We started in G tuning and looked at "Miss McLeod's Reel" in a simple and fancy version. This tune allowed the students to play their banjo in a tuning that they probably had used all along and play a very nice melody using primarily double thumb strokes. We then moved to Double C tuning and "Soldier's Joy" and "Angeline the Baker." We closed the week with an introduction to Sawmill tuning and "Shady Grove."
I got to sit in on a class with Cathy Barton and Dave Para who shared a number of Grandpa Jones' arrangements. I also sat in an ensemble class where we learned a played arrangements with 4 or 5 voices. Very different for me and required me to sight read music to play on my banjo. A stretch in a new direction. I also met some fine artists, including Ken Kolodner, Rick Thum, Jim Miller and Les Gustafson-Zook.

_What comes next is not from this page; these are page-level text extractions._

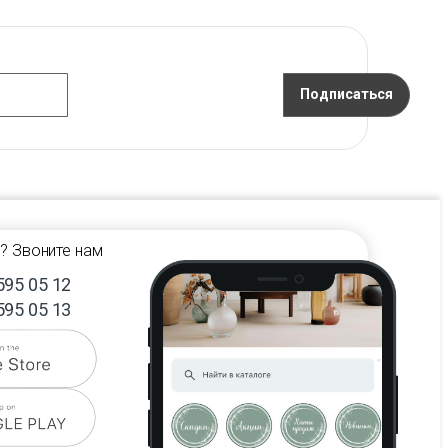
Подписаться
? Звоните нам
595 05 12
595 05 13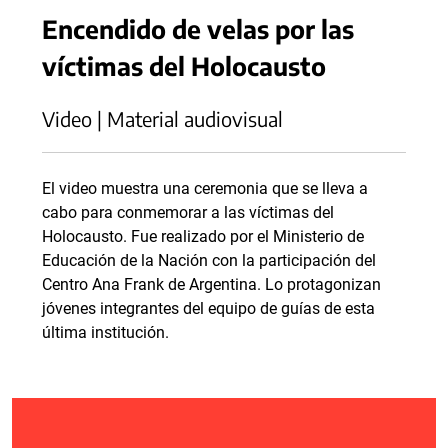
Encendido de velas por las
víctimas del Holocausto
Video | Material audiovisual
El video muestra una ceremonia que se lleva a
cabo para conmemorar a las víctimas del
Holocausto. Fue realizado por el Ministerio de
Educación de la Nación con la participación del
Centro Ana Frank de Argentina. Lo protagonizan
jóvenes integrantes del equipo de guías de esta
última institución.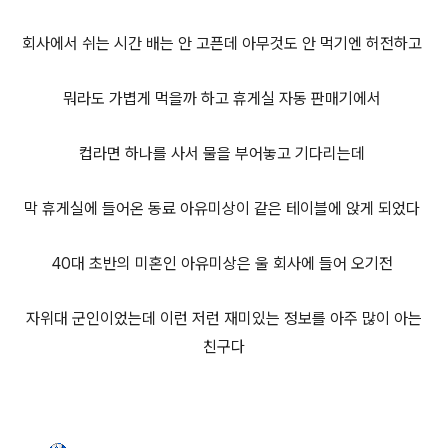
회사에서 쉬는 시간 배는 안 고픈데 아무것도 안 먹기엔 허전하고
뭐라도 가볍게 먹을까 하고 휴게실 자동 판매기에서
컵라면 하나를 사서 물을 부어놓고 기다리는데
막 휴게실에 들어온 동료 아유미상이 같은 테이블에 앉게 되었다
40대 초반의 미혼인 아유미상은 울 회사에 들어 오기전
자위대 군인이었는데 이런 저런 재미있는 정보를 아주 많이 아는
친구다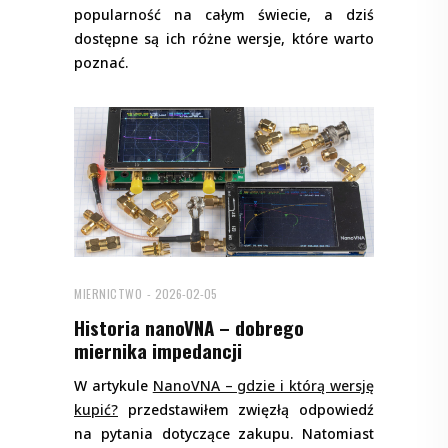
popularność na całym świecie, a dziś
dostępne są ich różne wersje, które warto
poznać.
MIERNICTWO
2026-02-05
Historia nanoVNA – dobrego
miernika impedancji
W artykule
NanoVNA – gdzie i którą wersję
kupić?
przedstawiłem zwięzłą odpowiedź
na pytania dotyczące zakupu. Natomiast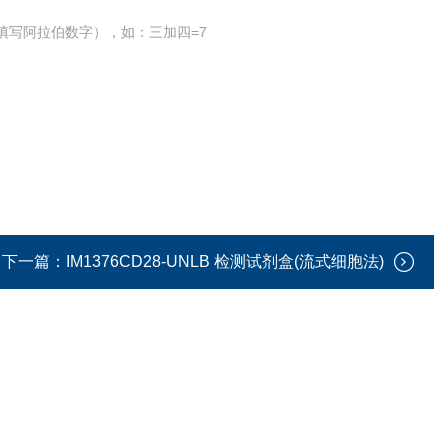
填写阿拉伯数字），如：三加四=7
下一篇：
IM1376CD28-UNLB 检测试剂盒(流式细胞法)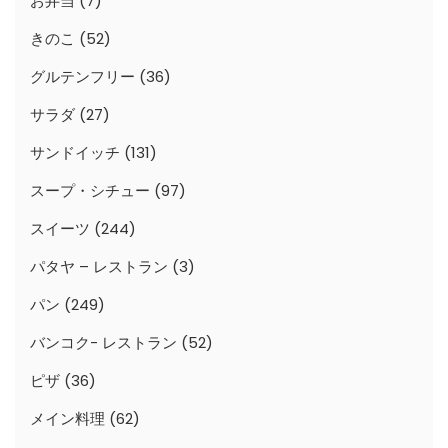
お弁当
(7)
きのこ
(52)
グルテンフリー
(36)
サラダ
(27)
サンドイッチ
(131)
スープ・シチュー
(97)
スイーツ
(244)
パタヤ – レストラン
(3)
パン
(249)
バンコク- レストラン
(52)
ピザ
(36)
メイン料理
(62)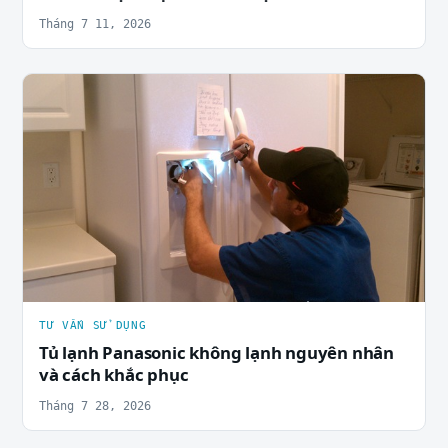
Tháng 7 11, 2026
TƯ VẤN SỬ DỤNG
Tủ lạnh Panasonic không lạnh nguyên nhân
và cách khắc phục
Tháng 7 28, 2026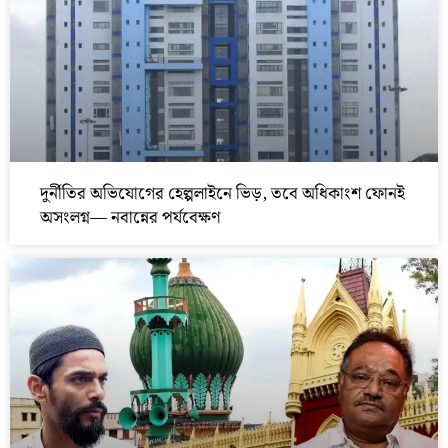
দুর্নীতির অভিযোগের হেল্পলাইনে ভিড়, তবে অধিকাংশ ফোনই
অসংলগ্ন— নবান্নের পর্যবেক্ষণ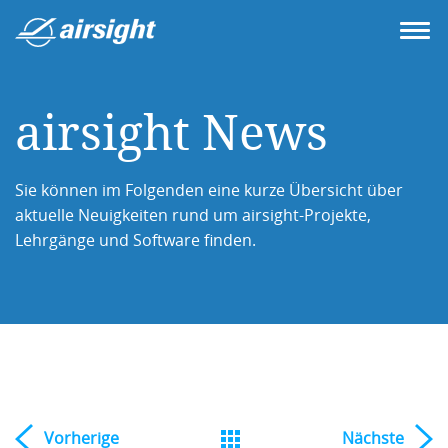
airsight News
Sie können im Folgenden eine kurze Übersicht über
aktuelle Neuigkeiten rund um airsight-Projekte,
Lehrgänge und Software finden.
Vorherige
Nächste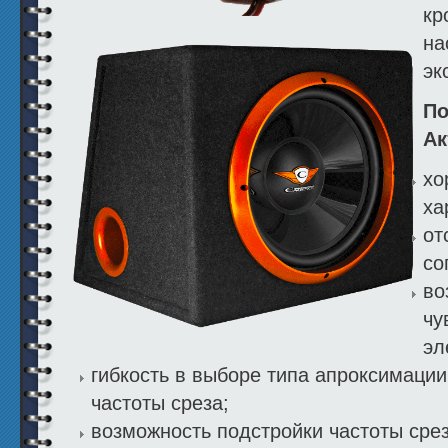
кр
на
эк
По
Ак
хо
ха
от
со
во
чу
эл
гибкость в выборе типа апроксимации
частоты среза;
возможность подстройки частоты сре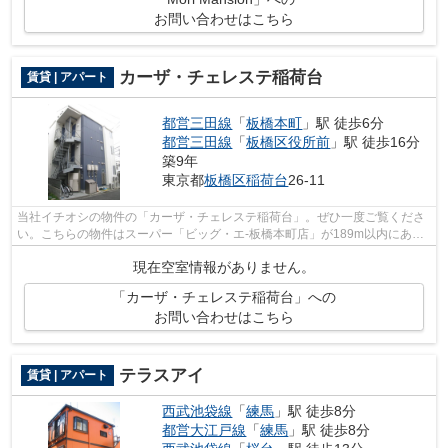
お問い合わせはこちら
カーザ・チェレステ稲荷台
賃貸 | アパート
都営三田線
「
板橋本町
」駅 徒歩6分
都営三田線
「
板橋区役所前
」駅 徒歩16分
築9年
東京都
板橋区
稲荷台
26-11
当社イチオシの物件の「カーザ・チェレステ稲荷台」。ぜひ一度ご覧くださ
い。こちらの物件はスーパー「ビッグ・エ-板橋本町店」が189m以内にあり
ます。2017年築の物件となっており、き...
現在空室情報がありません。
「カーザ・チェレステ稲荷台」への
お問い合わせはこちら
テラスアイ
賃貸 | アパート
西武池袋線
「
練馬
」駅 徒歩8分
都営大江戸線
「
練馬
」駅 徒歩8分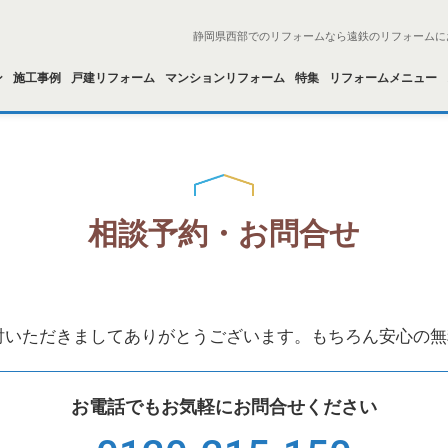
静岡県西部でのリフォームなら遠鉄のリフォームに
ン
施工事例
戸建リフォーム
マンションリフォーム
特集
リフォームメニュー
相談予約・お問合せ
討いただきましてありがとうございます。もちろん安心の無
お電話でもお気軽にお問合せください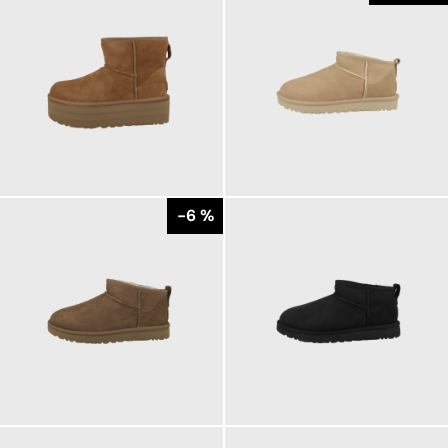
199,95 €
169,95 €
ab
ab
179,95 €
-6 %
169,95 €
172,68 €
ab
179,95 €
ab
179,95 €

There were instructor concerts and large jams in the evenings. Nancy Barker has been coordinating Kentucky Music Week for 27 years now, and she has a great mix of loyal repeat attendess and new folks who discover the event every year. The week-long festival is centered around the mountain dulcimer and hammered dulcimer, but there are classes on fiddle, guitar, banjo, penny whistle, steel drum, singing, basketry, etc.
This was a very satisfying week for me.